## HOW TO COMPLETE THIS TASK
Although the listing contains pictures, reproduce only its text, exactly as written.

## TASK INPUT
+++

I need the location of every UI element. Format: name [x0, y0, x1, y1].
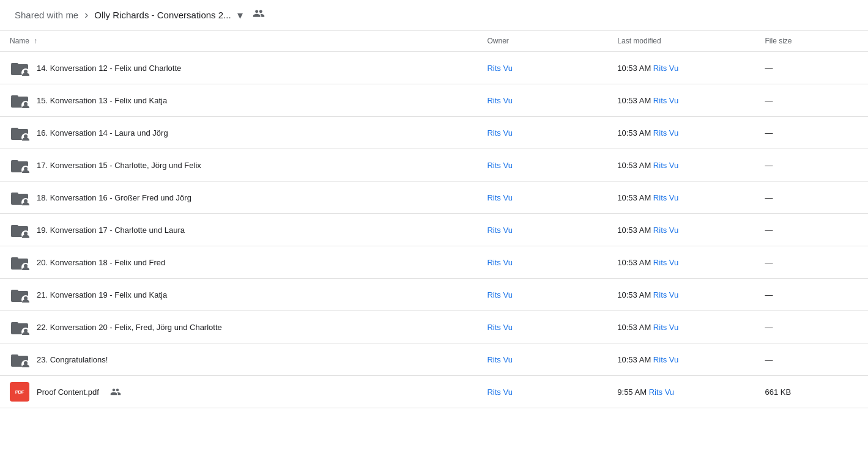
shared-icon [110, 386, 121, 397]
modified-cell: 9:55 AM Rits Vu [607, 376, 755, 408]
size-cell: 661 KB [755, 376, 868, 408]
size-cell: — [755, 117, 868, 149]
name-cell[interactable]: 22. Konversation 20 - Felix, Fred, Jörg … [0, 311, 477, 343]
folder-icon [10, 155, 29, 175]
owner-link[interactable]: Rits Vu [487, 161, 512, 170]
breadcrumb-dropdown-icon[interactable]: ▾ [237, 9, 243, 22]
file-name: 15. Konversation 13 - Felix und Katja [37, 96, 167, 105]
file-name: 21. Konversation 19 - Felix und Katja [37, 290, 167, 299]
modified-time: 10:53 AM [617, 64, 651, 73]
column-header-size[interactable]: File size [755, 31, 868, 52]
svg-rect-9 [11, 128, 18, 130]
owner-cell: Rits Vu [477, 343, 607, 376]
table-row[interactable]: 20. Konversation 18 - Felix und FredRits… [0, 246, 868, 279]
name-cell[interactable]: PDF Proof Content.pdf [0, 376, 477, 408]
folder-icon [10, 252, 29, 272]
file-name: 23. Congratulations! [37, 355, 108, 364]
table-row[interactable]: 17. Konversation 15 - Charlotte, Jörg un… [0, 149, 868, 182]
name-cell[interactable]: 19. Konversation 17 - Charlotte und Laur… [0, 214, 477, 246]
table-row[interactable]: 21. Konversation 19 - Felix und KatjaRit… [0, 279, 868, 311]
size-cell: — [755, 343, 868, 376]
folder-icon [10, 123, 29, 142]
modified-by: Rits Vu [653, 64, 678, 73]
folder-icon [10, 90, 29, 110]
table-row[interactable]: 16. Konversation 14 - Laura und JörgRits… [0, 117, 868, 149]
name-cell[interactable]: 14. Konversation 12 - Felix und Charlott… [0, 52, 477, 84]
table-row[interactable]: 23. Congratulations!Rits Vu10:53 AM Rits… [0, 343, 868, 376]
table-row[interactable]: 14. Konversation 12 - Felix und Charlott… [0, 52, 868, 84]
breadcrumb-bar: Shared with me › Olly Richards - Convers… [0, 0, 868, 31]
table-row[interactable]: 19. Konversation 17 - Charlotte und Laur… [0, 214, 868, 246]
size-cell: — [755, 52, 868, 84]
svg-rect-21 [11, 225, 18, 227]
name-cell[interactable]: 23. Congratulations! [0, 343, 477, 376]
folder-icon [10, 220, 29, 240]
table-row[interactable]: 18. Konversation 16 - Großer Fred und Jö… [0, 182, 868, 214]
modified-cell: 10:53 AM Rits Vu [607, 182, 755, 214]
owner-cell: Rits Vu [477, 376, 607, 408]
svg-rect-33 [11, 322, 18, 325]
sort-ascending-icon: ↑ [34, 37, 37, 45]
shared-people-icon[interactable] [253, 7, 265, 23]
name-cell[interactable]: 16. Konversation 14 - Laura und Jörg [0, 117, 477, 149]
modified-by: Rits Vu [653, 96, 678, 105]
column-header-owner[interactable]: Owner [477, 31, 607, 52]
modified-by: Rits Vu [653, 323, 678, 332]
modified-time: 10:53 AM [617, 355, 651, 364]
size-cell: — [755, 149, 868, 182]
owner-cell: Rits Vu [477, 279, 607, 311]
owner-link[interactable]: Rits Vu [487, 128, 512, 138]
modified-by: Rits Vu [653, 161, 678, 170]
modified-by: Rits Vu [653, 193, 678, 202]
modified-time: 10:53 AM [617, 96, 651, 105]
owner-cell: Rits Vu [477, 311, 607, 343]
modified-cell: 10:53 AM Rits Vu [607, 117, 755, 149]
modified-time: 10:53 AM [617, 258, 651, 267]
name-cell[interactable]: 20. Konversation 18 - Felix und Fred [0, 246, 477, 279]
folder-icon [10, 317, 29, 337]
modified-time: 9:55 AM [617, 387, 647, 397]
modified-cell: 10:53 AM Rits Vu [607, 52, 755, 84]
owner-cell: Rits Vu [477, 149, 607, 182]
table-row[interactable]: PDF Proof Content.pdf Rits Vu9:55 AM Rit… [0, 376, 868, 408]
owner-link[interactable]: Rits Vu [487, 355, 512, 364]
owner-link[interactable]: Rits Vu [487, 290, 512, 299]
owner-link[interactable]: Rits Vu [487, 193, 512, 202]
modified-cell: 10:53 AM Rits Vu [607, 214, 755, 246]
modified-cell: 10:53 AM Rits Vu [607, 149, 755, 182]
owner-link[interactable]: Rits Vu [487, 323, 512, 332]
file-name: 17. Konversation 15 - Charlotte, Jörg un… [37, 161, 201, 170]
name-cell[interactable]: 21. Konversation 19 - Felix und Katja [0, 279, 477, 311]
modified-time: 10:53 AM [617, 161, 651, 170]
column-header-name[interactable]: Name ↑ [0, 31, 477, 52]
modified-by: Rits Vu [653, 355, 678, 364]
owner-cell: Rits Vu [477, 246, 607, 279]
owner-link[interactable]: Rits Vu [487, 64, 512, 73]
owner-link[interactable]: Rits Vu [487, 96, 512, 105]
svg-rect-29 [11, 290, 18, 292]
name-cell[interactable]: 15. Konversation 13 - Felix und Katja [0, 84, 477, 117]
folder-icon [10, 350, 29, 369]
owner-link[interactable]: Rits Vu [487, 387, 512, 397]
breadcrumb-current-folder: Olly Richards - Conversations 2... [94, 10, 231, 20]
modified-time: 10:53 AM [617, 290, 651, 299]
name-cell[interactable]: 18. Konversation 16 - Großer Fred und Jö… [0, 182, 477, 214]
modified-cell: 10:53 AM Rits Vu [607, 311, 755, 343]
breadcrumb-shared-with-me[interactable]: Shared with me [15, 10, 78, 20]
modified-by: Rits Vu [653, 128, 678, 138]
pdf-icon: PDF [10, 382, 29, 402]
table-header-row: Name ↑ Owner Last modified File size [0, 31, 868, 52]
svg-rect-5 [11, 95, 18, 98]
name-cell[interactable]: 17. Konversation 15 - Charlotte, Jörg un… [0, 149, 477, 182]
modified-cell: 10:53 AM Rits Vu [607, 343, 755, 376]
size-cell: — [755, 279, 868, 311]
modified-time: 10:53 AM [617, 226, 651, 235]
modified-by: Rits Vu [653, 290, 678, 299]
owner-link[interactable]: Rits Vu [487, 226, 512, 235]
column-header-modified[interactable]: Last modified [607, 31, 755, 52]
owner-link[interactable]: Rits Vu [487, 258, 512, 267]
table-row[interactable]: 22. Konversation 20 - Felix, Fred, Jörg … [0, 311, 868, 343]
table-row[interactable]: 15. Konversation 13 - Felix und KatjaRit… [0, 84, 868, 117]
breadcrumb-separator-1: › [84, 9, 88, 21]
modified-time: 10:53 AM [617, 128, 651, 138]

+++

## THE COMPLETED TASK
I need the location of every UI element. Format: name [x0, y0, x1, y1].
shared-icon [110, 386, 121, 397]
modified-cell: 9:55 AM Rits Vu [607, 376, 755, 408]
size-cell: 661 KB [755, 376, 868, 408]
size-cell: — [755, 117, 868, 149]
name-cell[interactable]: 22. Konversation 20 - Felix, Fred, Jörg … [0, 311, 477, 343]
folder-icon [10, 155, 29, 175]
owner-link[interactable]: Rits Vu [487, 161, 512, 170]
breadcrumb-dropdown-icon[interactable]: ▾ [237, 9, 243, 22]
file-name: 15. Konversation 13 - Felix und Katja [37, 96, 167, 105]
file-name: 21. Konversation 19 - Felix und Katja [37, 290, 167, 299]
modified-time: 10:53 AM [617, 64, 651, 73]
column-header-size[interactable]: File size [755, 31, 868, 52]
svg-rect-9 [11, 128, 18, 130]
owner-cell: Rits Vu [477, 343, 607, 376]
table-row[interactable]: 20. Konversation 18 - Felix und FredRits… [0, 246, 868, 279]
name-cell[interactable]: PDF Proof Content.pdf [0, 376, 477, 408]
folder-icon [10, 252, 29, 272]
file-name: 23. Congratulations! [37, 355, 108, 364]
table-row[interactable]: 17. Konversation 15 - Charlotte, Jörg un… [0, 149, 868, 182]
name-cell[interactable]: 19. Konversation 17 - Charlotte und Laur… [0, 214, 477, 246]
table-row[interactable]: 21. Konversation 19 - Felix und KatjaRit… [0, 279, 868, 311]
size-cell: — [755, 343, 868, 376]
folder-icon [10, 123, 29, 142]
modified-by: Rits Vu [653, 64, 678, 73]
folder-icon [10, 90, 29, 110]
table-row[interactable]: 16. Konversation 14 - Laura und JörgRits… [0, 117, 868, 149]
name-cell[interactable]: 14. Konversation 12 - Felix und Charlott… [0, 52, 477, 84]
table-row[interactable]: 23. Congratulations!Rits Vu10:53 AM Rits… [0, 343, 868, 376]
table-row[interactable]: 14. Konversation 12 - Felix und Charlott… [0, 52, 868, 84]
breadcrumb-bar: Shared with me › Olly Richards - Convers… [0, 0, 868, 31]
table-row[interactable]: 19. Konversation 17 - Charlotte und Laur… [0, 214, 868, 246]
size-cell: — [755, 52, 868, 84]
svg-rect-21 [11, 225, 18, 227]
name-cell[interactable]: 23. Congratulations! [0, 343, 477, 376]
folder-icon [10, 220, 29, 240]
table-row[interactable]: 18. Konversation 16 - Großer Fred und Jö… [0, 182, 868, 214]
modified-cell: 10:53 AM Rits Vu [607, 182, 755, 214]
owner-cell: Rits Vu [477, 376, 607, 408]
svg-rect-33 [11, 322, 18, 325]
sort-ascending-icon: ↑ [34, 37, 37, 45]
shared-people-icon[interactable] [253, 7, 265, 23]
name-cell[interactable]: 16. Konversation 14 - Laura und Jörg [0, 117, 477, 149]
modified-by: Rits Vu [653, 96, 678, 105]
column-header-owner[interactable]: Owner [477, 31, 607, 52]
modified-by: Rits Vu [653, 323, 678, 332]
modified-time: 10:53 AM [617, 355, 651, 364]
size-cell: — [755, 149, 868, 182]
owner-cell: Rits Vu [477, 279, 607, 311]
owner-link[interactable]: Rits Vu [487, 128, 512, 138]
modified-by: Rits Vu [653, 161, 678, 170]
modified-by: Rits Vu [653, 193, 678, 202]
modified-time: 10:53 AM [617, 96, 651, 105]
owner-cell: Rits Vu [477, 311, 607, 343]
modified-cell: 10:53 AM Rits Vu [607, 117, 755, 149]
modified-time: 10:53 AM [617, 258, 651, 267]
name-cell[interactable]: 20. Konversation 18 - Felix und Fred [0, 246, 477, 279]
folder-icon [10, 317, 29, 337]
modified-time: 9:55 AM [617, 387, 647, 397]
modified-cell: 10:53 AM Rits Vu [607, 52, 755, 84]
owner-cell: Rits Vu [477, 149, 607, 182]
table-row[interactable]: PDF Proof Content.pdf Rits Vu9:55 AM Rit… [0, 376, 868, 408]
owner-link[interactable]: Rits Vu [487, 355, 512, 364]
owner-link[interactable]: Rits Vu [487, 290, 512, 299]
owner-link[interactable]: Rits Vu [487, 193, 512, 202]
modified-cell: 10:53 AM Rits Vu [607, 214, 755, 246]
modified-cell: 10:53 AM Rits Vu [607, 149, 755, 182]
owner-link[interactable]: Rits Vu [487, 323, 512, 332]
file-name: 17. Konversation 15 - Charlotte, Jörg un… [37, 161, 201, 170]
name-cell[interactable]: 21. Konversation 19 - Felix und Katja [0, 279, 477, 311]
modified-time: 10:53 AM [617, 161, 651, 170]
column-header-name[interactable]: Name ↑ [0, 31, 477, 52]
modified-by: Rits Vu [653, 355, 678, 364]
owner-cell: Rits Vu [477, 246, 607, 279]
owner-link[interactable]: Rits Vu [487, 64, 512, 73]
owner-link[interactable]: Rits Vu [487, 96, 512, 105]
svg-rect-29 [11, 290, 18, 292]
name-cell[interactable]: 15. Konversation 13 - Felix und Katja [0, 84, 477, 117]
folder-icon [10, 350, 29, 369]
owner-link[interactable]: Rits Vu [487, 387, 512, 397]
breadcrumb-current-folder: Olly Richards - Conversations 2... [94, 10, 231, 20]
modified-time: 10:53 AM [617, 290, 651, 299]
name-cell[interactable]: 18. Konversation 16 - Großer Fred und Jö… [0, 182, 477, 214]
modified-cell: 10:53 AM Rits Vu [607, 311, 755, 343]
breadcrumb-shared-with-me[interactable]: Shared with me [15, 10, 78, 20]
modified-by: Rits Vu [653, 128, 678, 138]
pdf-icon: PDF [10, 382, 29, 402]
table-header-row: Name ↑ Owner Last modified File size [0, 31, 868, 52]
svg-rect-5 [11, 95, 18, 98]
name-cell[interactable]: 17. Konversation 15 - Charlotte, Jörg un… [0, 149, 477, 182]
modified-cell: 10:53 AM Rits Vu [607, 343, 755, 376]
size-cell: — [755, 279, 868, 311]
modified-time: 10:53 AM [617, 226, 651, 235]
modified-by: Rits Vu [653, 290, 678, 299]
owner-link[interactable]: Rits Vu [487, 226, 512, 235]
column-header-modified[interactable]: Last modified [607, 31, 755, 52]
owner-link[interactable]: Rits Vu [487, 258, 512, 267]
table-row[interactable]: 22. Konversation 20 - Felix, Fred, Jörg … [0, 311, 868, 343]
table-row[interactable]: 15. Konversation 13 - Felix und KatjaRit… [0, 84, 868, 117]
breadcrumb-separator-1: › [84, 9, 88, 21]
modified-time: 10:53 AM [617, 128, 651, 138]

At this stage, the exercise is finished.